An era has ended. In November 2022, the final episode of "The Walking Dead" aired on AMC. Though the series had seen several years of diminishing returns in recent years (per Variety), "The Walking Dead" nonetheless left behind a major legacy on the television landscape, and it changed forever our demands on the undead genre. Not only did it launch a litany of "TWD" spin-offs after successfully tapping in to an already fast-spreading zombie renaissance, it helped take AMC from a 2.4 billion dollar company in 2011 to — at the network's 2015 peak, just months after the series' historical Season 5 premiere — a company worth well over 6 billion (per Macrotrends). Thus, despite the series overstaying its welcome, it was an integral, even titular element of what critic and author David Bianculli dubbed "the platinum age of television" (via NPR).

But the original mind behind the revolutionary series, Frank Darabont, wasn't there for the vast majority of its lifespan. In July 2011, prior to the completion of Season 2, AMC fired Darabont in a controversial move that fans of the series have been debating ever since. While the question of what the series might have been with the "The Shawshank Redemption" director at the helm can't really be answered, the question of how and why he was let go, and the details of the decision's fallout, are a matter of public record — or, more accurately, records — that tell two very different stories.  

AMC claimed Darabont was abusive, unprofessional

As Variety reported in 2017, AMC claimed that "[Darabont's] erratic and unprofessional performance" — evidenced in part by an email written by the director that contained a number of expletives, and was littered with hyperbolic and threatening language — was the sole reason for the network's decision. In it, Darabont writes, "Everybody especially our directors better wake the f*** up and pay attention or I will start killing people and throwing bodies out the door." In another, Darabont says (of two writers on the series), that he should have, in his words, "hunted them down and f***ing killed them with a brick." 

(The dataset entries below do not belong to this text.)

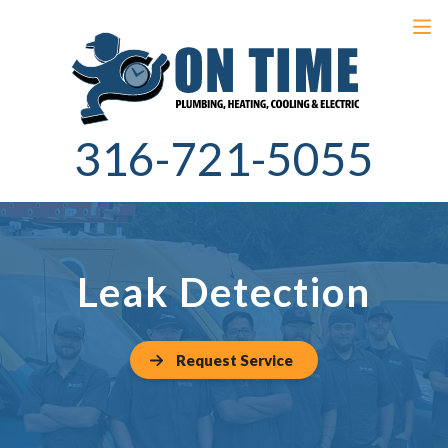
316-721-5055
Leak Detection
Request Service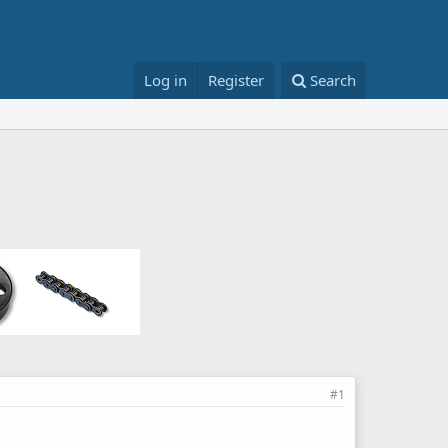
Log in
Register
Search
#1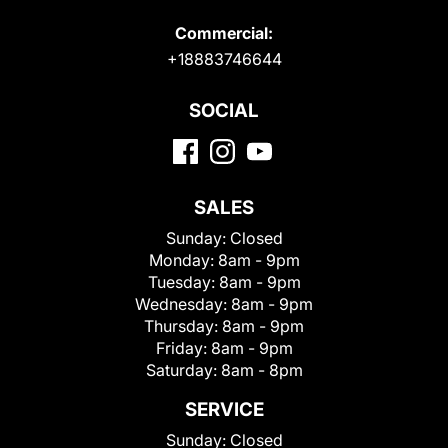
Commercial:
+18883746644
SOCIAL
SALES
Sunday:
Closed
Monday:
8am - 9pm
Tuesday:
8am - 9pm
Wednesday:
8am - 9pm
Thursday:
8am - 9pm
Friday:
8am - 9pm
Saturday:
8am - 8pm
SERVICE
Sunday:
Closed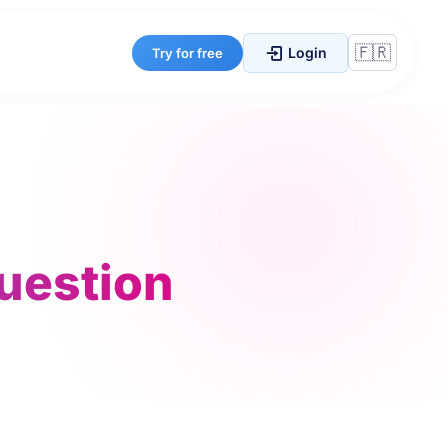
Login
Try for free
question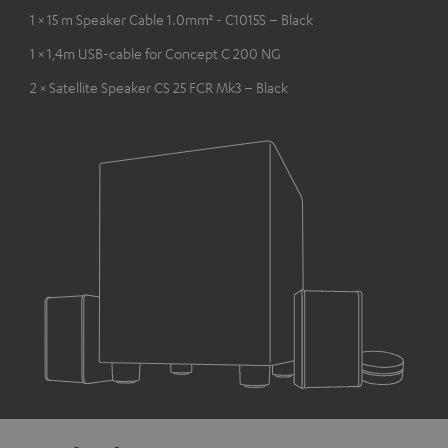
1 × 15 m Speaker Cable 1.0mm² - C1015S – Black
1 × 1,4m USB-cable for Concept C 200 NG
2 × Satellite Speaker CS 25 FCR Mk3 – Black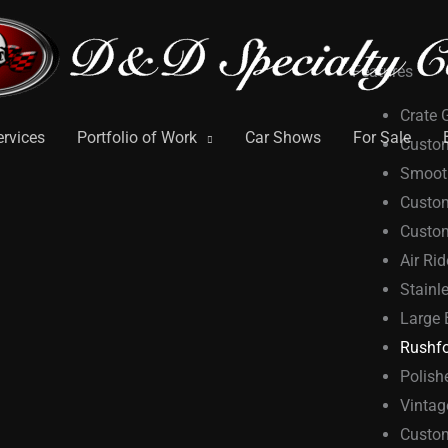
Features
Crate 
ervices
Portfolio of Work
Car Shows
For Sale
Custom
Smooth
Custo
Custom
Air Ri
Stainl
Large 
Rushfo
Polish
Vintag
Custom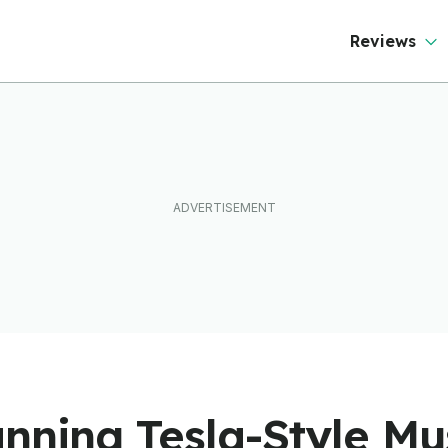
ftware To Find
ut
Reviews
anning Tesla-Style M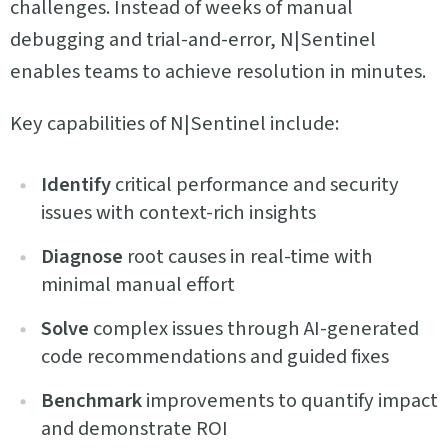
challenges. Instead of weeks of manual
debugging and trial-and-error, N|Sentinel
enables teams to achieve resolution in minutes.
Key capabilities of N|Sentinel include:
Identify
critical performance and security
issues with context-rich insights
Diagnose
root causes in real-time with
minimal manual effort
Solve
complex issues through AI-generated
code recommendations and guided fixes
Benchmark
improvements to quantify impact
and demonstrate ROI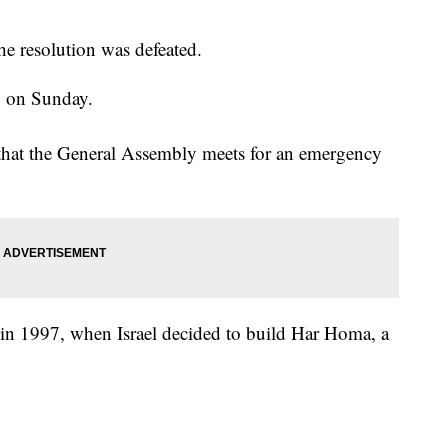
the resolution was defeated.
to on Sunday.
that the General Assembly meets for an emergency
in 1997, when Israel decided to build Har Homa, a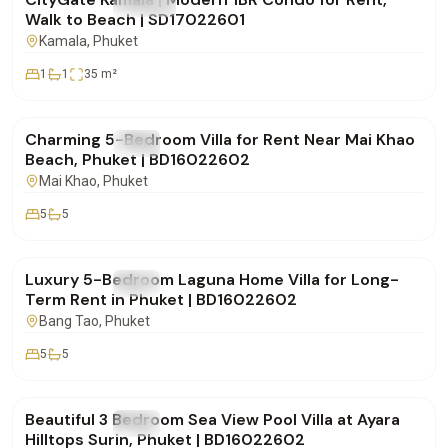
FOR RENT
Condo
Walk to Beach | SD17022601
Kamala
, Phuket
1
1
35
m²
฿150,000
/mo
Charming 5-Bedroom Villa for Rent Near Mai Khao
FOR RENT
Villa
Beach, Phuket | BD16022602
Mai Khao
, Phuket
5
5
฿500,000
/mo
Luxury 5-Bedroom Laguna Home Villa for Long-
FOR RENT
Villa
Term Rent in Phuket | BD16022602
Bang Tao
, Phuket
5
5
฿250,000
/mo
Beautiful 3 Bedroom Sea View Pool Villa at Ayara
FOR RENT
Villa
Hilltops Surin, Phuket | BD16022602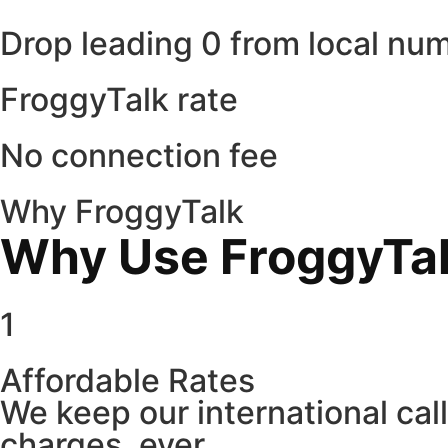
Drop leading 0 from local nu
FroggyTalk rate
No connection fee
Why FroggyTalk
Why Use FroggyTalk
1
Affordable Rates
We keep our international cal
charges, ever.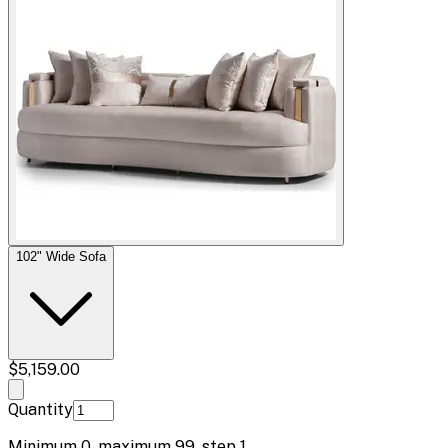
102" Wide Sofa
$5,159.00
Quantity
Minimum
0
, maximum
99
, step
1
.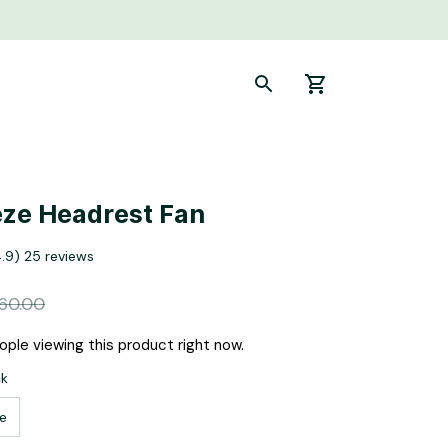
ze Headrest Fan
4.9) 25 reviews
60.00
ple viewing this product right now.
ck
e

Joel Stillerman, former chief of programming for the network, cited a number of other offenses regarding Darabont's inability to manage script deadlines, the writers, and the budget, saying in his deposition that the showrunner was, he said, "quite bad at his job [and] jeopardizing the enterprise itself."

Importantly, all this came to light not when Darabont was first let go, but in a series of filings accompanying AMC's 2017 attempt to have Darabont's 2013 suit against the network dismissed. The original showrunner and the network went head-to-head for years following the former's firing, in a battle that would further complicate an already complex breakup.

...after Darabont sued AMC in 2013

In the 2013 suit, Darabont claimed AMC owed him a hefty chunk of change for his work on Seasons 1 and 2 on "The Walking Dead," as his lawyer told The Hollywood Reporter in December of that year. By licensing the show to itself — a practice known as "self-dealing" — Darabont and his agents at CAA alleged that AMC was depriving both of the profits Darabont's initial contract guaranteed. 

Here's how "self-dealing" works, in layman's terms: the more a show makes and the higher its licensing fee — a fee ordinarily determined by the show's market value, and agreed upon between producer and distributer — the more its profit-sharing talent should make. But if the producer is also the distributor (a feat achieved through the so-called "vertical integration" of a network and its subsidiaries) it can manipulate that market value and licensing fee to make it appear as though the show is worth less than it is, and subsequently owes its talent less than it does (via Cardozo Arts & Entertainment Law Journal, Vol. 19, Issue 3).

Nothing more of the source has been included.